++++ The input ++++

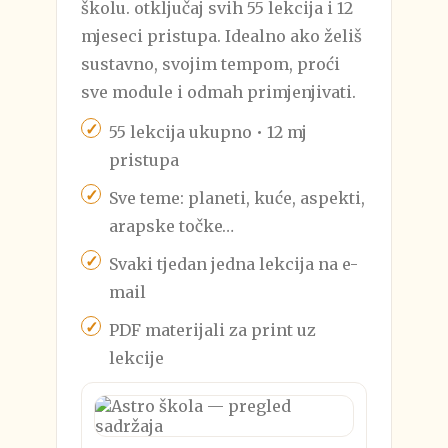
školu. otključaj svih 55 lekcija i 12
mjeseci pristupa. Idealno ako želiš
sustavno, svojim tempom, proći
sve module i odmah primjenjivati.
55 lekcija ukupno • 12 mj
pristupa
Sve teme: planeti, kuće, aspekti,
arapske točke…
Svaki tjedan jedna lekcija na e-
mail
PDF materijali za print uz
lekcije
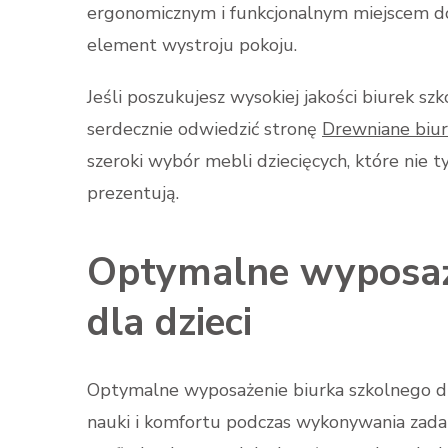
ergonomicznym i funkcjonalnym miejscem do 
element wystroju pokoju.
Jeśli poszukujesz wysokiej jakości biurek sz
serdecznie odwiedzić stronę
Drewniane biurk
szeroki wybór mebli dziecięcych, które nie ty
prezentują.
Optymalne wyposaże
dla dzieci
Optymalne wyposażenie biurka szkolnego dl
nauki i komfortu podczas wykonywania zadań.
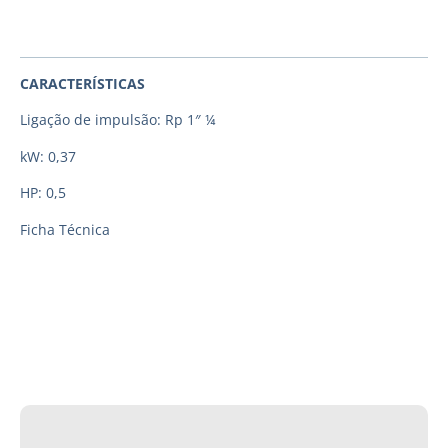
CARACTERÍSTICAS
Ligação de impulsão: Rp 1″ ¼
kW: 0,37
HP: 0,5
Ficha Técnica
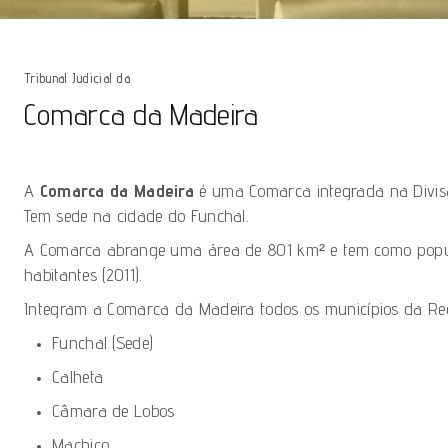
Tribunal Judicial da
Comarca da Madeira
A
Comarca da Madeira
é uma
Comarca
integrada na
Divi
Tem sede na cidade do
Funchal
.
A Comarca abrange uma área de 801 km² e tem como popu
habitantes (2011).
Integram a Comarca da Madeira todos os
municípios
da
Re
Funchal
(Sede)
Calheta
Câmara de Lobos
Machico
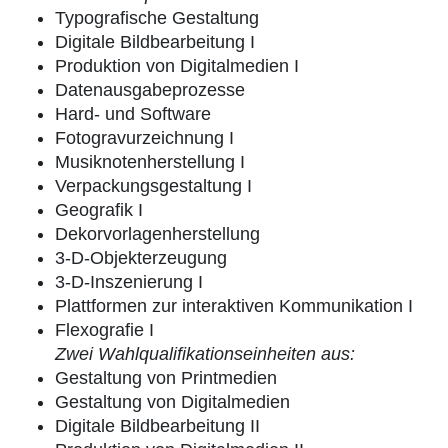
Typografische Gestaltung
Digitale Bildbearbeitung I
Produktion von Digitalmedien I
Datenausgabeprozesse
Hard- und Software
Fotogravurzeichnung I
Musiknotenherstellung I
Verpackungsgestaltung I
Geografik I
Dekorvorlagenherstellung
3-D-Objekterzeugung
3-D-Inszenierung I
Plattformen zur interaktiven Kommunikation I
Flexografie I
Zwei Wahlqualifikationseinheiten aus:
Gestaltung von Printmedien
Gestaltung von Digitalmedien
Digitale Bildbearbeitung II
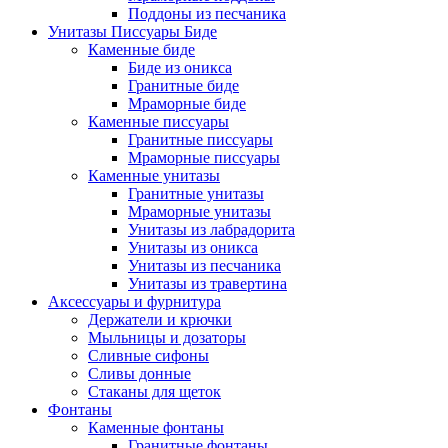
Поддоны из песчаника
Унитазы Писсуары Биде
Каменные биде
Биде из оникса
Гранитные биде
Мраморные биде
Каменные писсуары
Гранитные писсуары
Мраморные писсуары
Каменные унитазы
Гранитные унитазы
Мраморные унитазы
Унитазы из лабрадорита
Унитазы из оникса
Унитазы из песчаника
Унитазы из травертина
Аксессуары и фурнитура
Держатели и крючки
Мыльницы и дозаторы
Сливные сифоны
Сливы донные
Стаканы для щеток
Фонтаны
Каменные фонтаны
Гранитные фонтаны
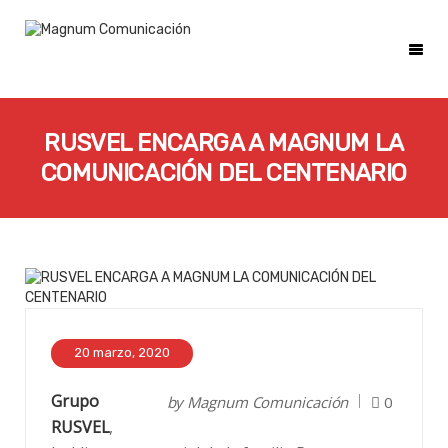
RUSVEL ENCARGA A MAGNUM LA
COMUNICACIÓN DEL CENTENARIO
20 marzo, 2020
Grupo
by
Magnum Comunicación
0
RUSVEL
,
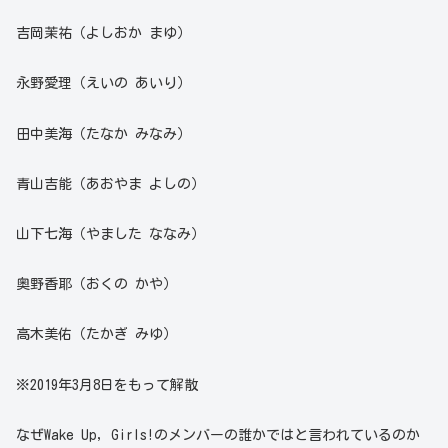
吉岡茉祐（よしおか まゆ）
永野愛理（えいの あいり）
田中美海（たなか みなみ）
青山吉能（あおやま よしの）
山下七海（やました ななみ）
奥野香耶（おくの かや）
高木美佑（たかぎ みゆ）
※2019年3月8日をもって解散
なぜWake Up, Girls!のメンバーの誰かではと言われているのか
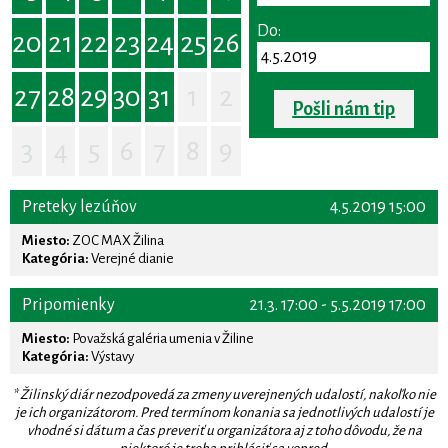
Do:
20
21
22
23
24
25
26
27
28
29
30
31
1
2
Pošli nám tip
3
4
5
6
7
8
9
Preteky lezúňov
4.5.2019 15:00
Miesto:
ZOC MAX Žilina
Kategória:
Verejné dianie
Pripomienky
21.3. 17:00 - 5.5.2019 17:00
Miesto:
Považská galéria umenia v Žiline
Kategória:
Výstavy
* Žilinský diár nezodpovedá za zmeny uverejnených udalostí, nakoľko nie
je ich organizátorom. Pred termínom konania sa jednotlivých udalostí je
vhodné si dátum a čas preveriť u organizátora aj z toho dôvodu, že na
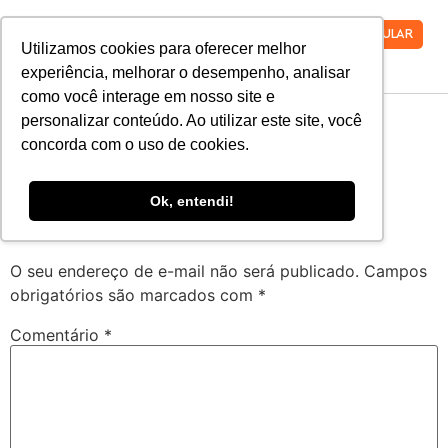
VESTIBULAR
Utilizamos cookies para oferecer melhor
experiência, melhorar o desempenho, analisar
como você interage em nosso site e
Cera-Bold
personalizar conteúdo. Ao utilizar este site, você
concorda com o uso de cookies.
Cera-Bold
Ok, entendi!
Deixe um comentário
O seu endereço de e-mail não será publicado.
Campos
obrigatórios são marcados com
*
Comentário
*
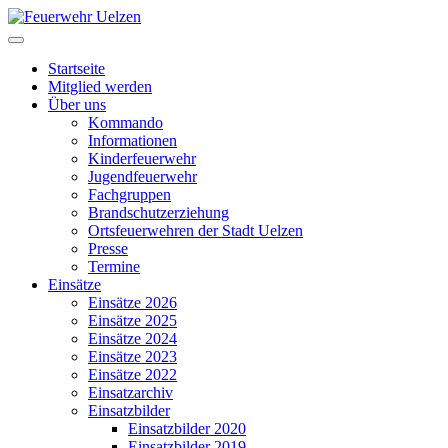
Startseite
Mitglied werden
Über uns
Kommando
Informationen
Kinderfeuerwehr
Jugendfeuerwehr
Fachgruppen
Brandschutzerziehung
Ortsfeuerwehren der Stadt Uelzen
Presse
Termine
Einsätze
Einsätze 2026
Einsätze 2025
Einsätze 2024
Einsätze 2023
Einsätze 2022
Einsatzarchiv
Einsatzbilder
Einsatzbilder 2020
Einsatzbilder 2019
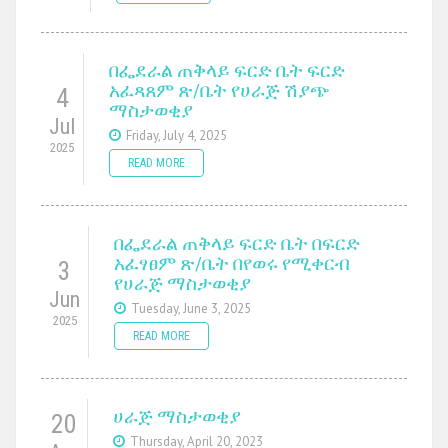
በፌደራል ጠቅላይ ፍርድ ቤት ፍርድ
አፈጻጸም ጽ/ቤት የሀራጅ ሽያጭ
4
ማስታወቂያ
Jul
Friday, July 4, 2025
2025
READ MORE
በፌደራል ጠቅላይ ፍርድ ቤት በፍርድ
አፈፃፀም ጽ/ቤት በየወሩ የሚቀርብ
3
የሀራጅ ማስታወቂያ
Jun
Tuesday, June 3, 2025
2025
READ MORE
ሀራጅ ማስታወቂያ
20
Thursday, April 20, 2023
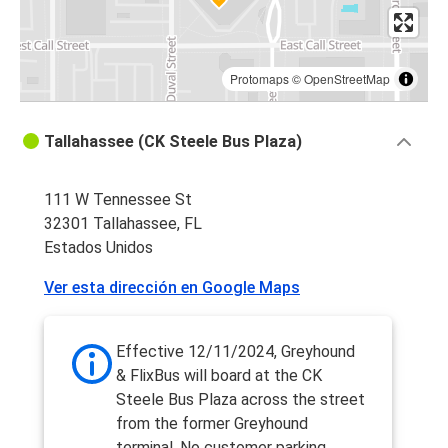
Protomaps
©
OpenStreetMap
Tallahassee (CK Steele Bus Plaza)
111 W Tennessee St
32301 Tallahassee, FL
Estados Unidos
Ver esta dirección en Google Maps
Effective 12/11/2024, Greyhound
& FlixBus will board at the CK
Steele Bus Plaza across the street
from the former Greyhound
terminal. No customer parking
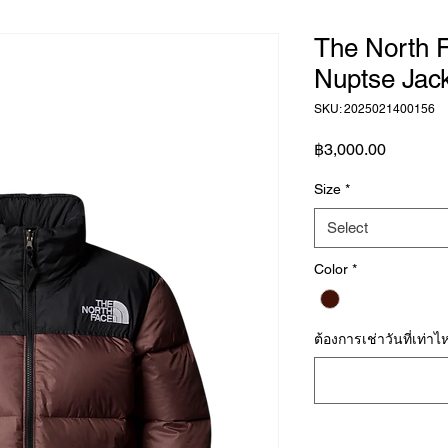
The North 
Nuptse Jac
SKU: 2025021400156
Price
฿3,000.00
Size
*
Select
Color
*
ต้องการเช่าวันที่เท่าไหร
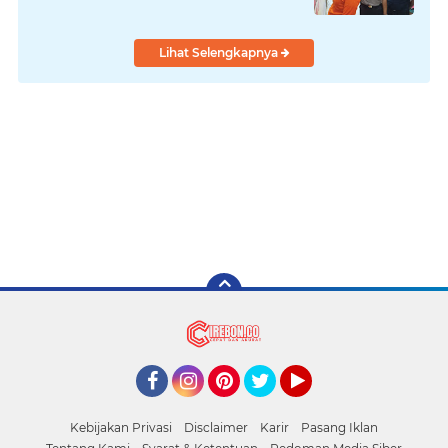
Lihat Selengkapnya
Facebook
Instagram
Pinterest
Twitter
YouTube
Kebijakan Privasi
Disclaimer
Karir
Pasang Iklan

++++

- **What this task involves**
All lines from the start of the entries through the one with "Pripomienky" are to be output exactly; omit the pictures.

- **Exercise output**
školu. otključaj svih 55 lekcija i 12
mjeseci pristupa. Idealno ako želiš
sustavno, svojim tempom, proći
sve module i odmah primjenjivati.
55 lekcija ukupno • 12 mj
pristupa
Sve teme: planeti, kuće, aspekti,
arapske točke…
Svaki tjedan jedna lekcija na e-
mail
PDF materijali za print uz
lekcije
ergonomicznym i funkcjonalnym miejscem do 
element wystroju pokoju.
Jeśli poszukujesz wysokiej jakości biurek sz
serdecznie odwiedzić stronę
Drewniane biurk
szeroki wybór mebli dziecięcych, które nie ty
prezentują.
Optymalne wyposaże
dla dzieci
Optymalne wyposażenie biurka szkolnego dl
nauki i komfortu podczas wykonywania zadań.
CARACTERÍSTICAS
Ligação de impulsão: Rp 1″ ¼
kW: 0,37
HP: 0,5
Ficha Técnica
Tribunal Judicial da
Comarca da Madeira
A
Comarca da Madeira
é uma
Comarca
integrada na
Divi
Tem sede na cidade do
Funchal
.
A Comarca abrange uma área de 801 km² e tem como popu
habitantes (2011).
Integram a Comarca da Madeira todos os
municípios
da
Re
Funchal
(Sede)
Calheta
Câmara de Lobos
Machico
Typografische Gestaltung
Digitale Bildbearbeitung I
Produktion von Digitalmedien I
Datenausgabeprozesse
Hard- und Software
Fotogravurzeichnung I
Musiknotenherstellung I
Verpackungsgestaltung I
Geografik I
Dekorvorlagenherstellung
3-D-Objekterzeugung
3-D-Inszenierung I
Plattformen zur interaktiven Kommunikation I
Flexografie I
Zwei Wahlqualifikationseinheiten aus:
Gestaltung von Printmedien
Gestaltung von Digitalmedien
Digitale Bildbearbeitung II
Поддоны из песчаника
Унитазы Писсуары Биде
Каменные биде
Биде из оникса
Гранитные биде
Мраморные биде
Каменные писсуары
Гранитные писсуары
Мраморные писсуары
Каменные унитазы
Гранитные унитазы
Мраморные унитазы
Унитазы из лабрадорита
Унитазы из оникса
Унитазы из песчаника
Унитазы из травертина
Аксессуары и фурнитура
Держатели и крючки
Мыльницы и дозаторы
Сливные сифоны
Сливы донные
Стаканы для щеток
Фонтаны
Каменные фонтаны
Гранитные фонтаны
RUSVEL ENCARGA A MAGNUM LA
COMUNICACIÓN DEL CENTENARIO
20 marzo, 2020
Grupo
by
Magnum Comunicación
0
RUSVEL
,
吉岡茉祐（よしおか まゆ）
永野愛理（えいの あいり）
田中美海（たなか みなみ）
青山吉能（あおやま よしの）
山下七海（やました ななみ）
奥野香耶（おくの かや）
高木美佑（たかぎ みゆ）
※2019年3月8日をもって解散
なぜWake Up, Girls!のメンバーの誰かではと言われているのか
Do:
20
21
22
23
24
25
26
27
28
29
30
31
1
2
Pošli nám tip
3
4
5
6
7
8
9
Preteky lezúňov
4.5.2019 15:00
Miesto:
ZOC MAX Žilina
Kategória:
Verejné dianie
Pripomienky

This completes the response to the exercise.